Instructions to follow.
The records under this task must be duplicated exactly.

Extracted information.

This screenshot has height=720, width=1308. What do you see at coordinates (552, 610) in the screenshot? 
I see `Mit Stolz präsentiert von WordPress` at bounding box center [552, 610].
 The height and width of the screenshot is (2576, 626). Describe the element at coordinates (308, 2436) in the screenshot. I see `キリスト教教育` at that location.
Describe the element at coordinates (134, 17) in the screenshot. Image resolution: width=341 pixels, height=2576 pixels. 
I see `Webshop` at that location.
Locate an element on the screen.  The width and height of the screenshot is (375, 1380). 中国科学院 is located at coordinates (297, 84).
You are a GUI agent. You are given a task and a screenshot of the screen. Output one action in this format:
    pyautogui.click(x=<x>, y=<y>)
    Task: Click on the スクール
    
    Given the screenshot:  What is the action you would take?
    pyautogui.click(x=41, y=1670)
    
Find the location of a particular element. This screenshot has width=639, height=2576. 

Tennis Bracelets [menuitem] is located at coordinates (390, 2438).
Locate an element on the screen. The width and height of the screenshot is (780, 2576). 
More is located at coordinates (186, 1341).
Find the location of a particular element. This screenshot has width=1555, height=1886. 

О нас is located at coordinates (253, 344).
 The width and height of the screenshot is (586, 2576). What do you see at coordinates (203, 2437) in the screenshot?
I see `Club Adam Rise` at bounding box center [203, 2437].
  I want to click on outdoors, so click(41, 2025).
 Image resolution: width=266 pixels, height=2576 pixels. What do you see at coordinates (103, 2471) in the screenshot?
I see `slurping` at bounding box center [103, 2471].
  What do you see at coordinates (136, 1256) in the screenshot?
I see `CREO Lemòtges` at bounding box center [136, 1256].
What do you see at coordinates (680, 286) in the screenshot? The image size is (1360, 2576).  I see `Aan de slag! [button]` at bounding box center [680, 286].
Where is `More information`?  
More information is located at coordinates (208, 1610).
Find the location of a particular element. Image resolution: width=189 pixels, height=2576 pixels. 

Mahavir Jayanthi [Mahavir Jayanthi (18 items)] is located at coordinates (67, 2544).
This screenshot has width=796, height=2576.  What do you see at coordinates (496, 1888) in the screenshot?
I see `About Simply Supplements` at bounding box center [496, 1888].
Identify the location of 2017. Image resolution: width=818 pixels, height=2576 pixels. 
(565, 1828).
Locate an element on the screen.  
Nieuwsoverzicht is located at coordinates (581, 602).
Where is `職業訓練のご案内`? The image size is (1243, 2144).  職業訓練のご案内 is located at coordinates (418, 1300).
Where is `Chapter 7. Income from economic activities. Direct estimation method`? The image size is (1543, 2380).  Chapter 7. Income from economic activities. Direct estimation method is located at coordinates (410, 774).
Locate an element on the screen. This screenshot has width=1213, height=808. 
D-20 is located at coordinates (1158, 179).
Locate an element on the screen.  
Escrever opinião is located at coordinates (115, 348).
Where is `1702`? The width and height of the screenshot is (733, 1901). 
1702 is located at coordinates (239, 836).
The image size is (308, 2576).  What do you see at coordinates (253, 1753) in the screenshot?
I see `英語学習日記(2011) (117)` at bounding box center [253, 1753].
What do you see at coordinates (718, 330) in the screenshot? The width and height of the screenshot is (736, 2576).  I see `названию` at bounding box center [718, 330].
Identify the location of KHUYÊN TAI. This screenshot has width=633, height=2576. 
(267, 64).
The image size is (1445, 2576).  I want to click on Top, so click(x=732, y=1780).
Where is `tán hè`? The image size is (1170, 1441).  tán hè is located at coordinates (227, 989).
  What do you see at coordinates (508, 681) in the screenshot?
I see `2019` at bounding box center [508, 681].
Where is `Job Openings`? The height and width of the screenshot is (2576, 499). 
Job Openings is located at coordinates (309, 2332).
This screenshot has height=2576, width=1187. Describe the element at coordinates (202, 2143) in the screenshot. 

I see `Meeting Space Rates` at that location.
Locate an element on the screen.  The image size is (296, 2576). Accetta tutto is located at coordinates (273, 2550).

Response.
This screenshot has height=720, width=1308. What do you see at coordinates (552, 610) in the screenshot? 
I see `Mit Stolz präsentiert von WordPress` at bounding box center [552, 610].
 The height and width of the screenshot is (2576, 626). Describe the element at coordinates (308, 2436) in the screenshot. I see `キリスト教教育` at that location.
Describe the element at coordinates (134, 17) in the screenshot. Image resolution: width=341 pixels, height=2576 pixels. 
I see `Webshop` at that location.
Locate an element on the screen.  The width and height of the screenshot is (375, 1380). 中国科学院 is located at coordinates (297, 84).
You are a GUI agent. You are given a task and a screenshot of the screen. Output one action in this format:
    pyautogui.click(x=<x>, y=<y>)
    Task: Click on the スクール
    
    Given the screenshot:  What is the action you would take?
    pyautogui.click(x=41, y=1670)
    
Find the location of a particular element. This screenshot has width=639, height=2576. 

Tennis Bracelets [menuitem] is located at coordinates (390, 2438).
Locate an element on the screen. The width and height of the screenshot is (780, 2576). 
More is located at coordinates (186, 1341).
Find the location of a particular element. This screenshot has width=1555, height=1886. 

О нас is located at coordinates (253, 344).
 The width and height of the screenshot is (586, 2576). What do you see at coordinates (203, 2437) in the screenshot?
I see `Club Adam Rise` at bounding box center [203, 2437].
  I want to click on outdoors, so click(41, 2025).
 Image resolution: width=266 pixels, height=2576 pixels. What do you see at coordinates (103, 2471) in the screenshot?
I see `slurping` at bounding box center [103, 2471].
  What do you see at coordinates (136, 1256) in the screenshot?
I see `CREO Lemòtges` at bounding box center [136, 1256].
What do you see at coordinates (680, 286) in the screenshot? The image size is (1360, 2576).  I see `Aan de slag! [button]` at bounding box center [680, 286].
Where is `More information`?  
More information is located at coordinates (208, 1610).
Find the location of a particular element. Image resolution: width=189 pixels, height=2576 pixels. 

Mahavir Jayanthi [Mahavir Jayanthi (18 items)] is located at coordinates (67, 2544).
This screenshot has width=796, height=2576.  What do you see at coordinates (496, 1888) in the screenshot?
I see `About Simply Supplements` at bounding box center [496, 1888].
Identify the location of 2017. Image resolution: width=818 pixels, height=2576 pixels. 
(565, 1828).
Locate an element on the screen.  
Nieuwsoverzicht is located at coordinates (581, 602).
Where is `職業訓練のご案内`? The image size is (1243, 2144).  職業訓練のご案内 is located at coordinates (418, 1300).
Where is `Chapter 7. Income from economic activities. Direct estimation method`? The image size is (1543, 2380).  Chapter 7. Income from economic activities. Direct estimation method is located at coordinates (410, 774).
Locate an element on the screen. This screenshot has width=1213, height=808. 
D-20 is located at coordinates (1158, 179).
Locate an element on the screen.  
Escrever opinião is located at coordinates (115, 348).
Where is `1702`? The width and height of the screenshot is (733, 1901). 
1702 is located at coordinates (239, 836).
The image size is (308, 2576).  What do you see at coordinates (253, 1753) in the screenshot?
I see `英語学習日記(2011) (117)` at bounding box center [253, 1753].
What do you see at coordinates (718, 330) in the screenshot? The width and height of the screenshot is (736, 2576).  I see `названию` at bounding box center [718, 330].
Identify the location of KHUYÊN TAI. This screenshot has width=633, height=2576. 
(267, 64).
The image size is (1445, 2576).  I want to click on Top, so click(x=732, y=1780).
Where is `tán hè`? The image size is (1170, 1441).  tán hè is located at coordinates (227, 989).
  What do you see at coordinates (508, 681) in the screenshot?
I see `2019` at bounding box center [508, 681].
Where is `Job Openings`? The height and width of the screenshot is (2576, 499). 
Job Openings is located at coordinates (309, 2332).
This screenshot has height=2576, width=1187. Describe the element at coordinates (202, 2143) in the screenshot. 

I see `Meeting Space Rates` at that location.
Locate an element on the screen.  The image size is (296, 2576). Accetta tutto is located at coordinates (273, 2550).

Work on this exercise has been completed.